The answer was easy enough to state. The Hindus, Hasting answered, “had been in possession of laws which continued unchanged, from the remotest antiquity.” These laws, he wrote, were in the hands of Brahmans, or “professors of law”, found all over India. (p.26)  In the same essay on page 25 we find another glaring example, of Howell who castigated a travel writer as superficial: “He’s telling us such and such a people, in the East or West-Indies, worship this stick, or that stone, or monstrous idol, only serves to reduce in our esteem, our fellow creatures, to the most abject and despicable point of light.”  

      To summing up our discussion we reach some edifying conclusive points, and with enough confidence say, that, it was Cohn’s vigilant eye that attracted our mind with the gravity of his scholarship over the subject and brought before us some glaring realities regarding the intentions of British rule in India. Cohn argues that the British Orientlists’ study of Indian languages was important to the colonial project of control and command. 

 As a self-described postcolonial critic, often compared with Edward Said or Gayatri Spivak, Bhabha is perhaps most well-known for his theory of cultural hybridity.  Bhabha describes the lives of racialized subjects living in the west as rife with split, doubled experiences – experiences that have more than one meaning. Such moments of splitting or doubling cause extreme discomfort, and consternation.

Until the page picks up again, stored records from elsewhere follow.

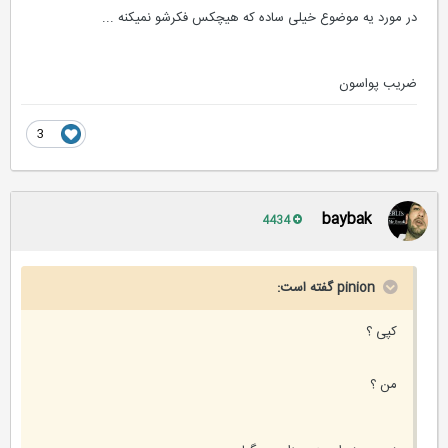
در مورد یه موضوع خیلی ساده که هیچکس فکرشو نمیکنه ...
ضریب پواسون
3
baybak
4434
pinion گفته است:
کپی ؟
من ؟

Moreover, adapted into colonial discourse theory by Homi K. Bhabha, it describes the complex mix of attraction and repulsion that characterizes the relationship between colonizers and colonized. Ambivalence is therefore an unwelcome aspect of the colonial discourse of the colonizer. Including this, we also see that Bhabha seizes upon many of the theoretical difficulties encountered by Said as indications of processes that occur during the construction and exercise of colonial knowledge and power – perhaps not very reassuring for Said but a brilliant theoretical insight on Bhabha’s part. Colonialism is identified as the discourse which betrays a dissonance or discordant implicit in western knowledge. It is also allowing for an examination of Bhabha’s subsequent essays all represent a refinement of the position first somewhat ambiguously sketched out in ‘Difference, Discrimination and the Discourse of Colonialism’.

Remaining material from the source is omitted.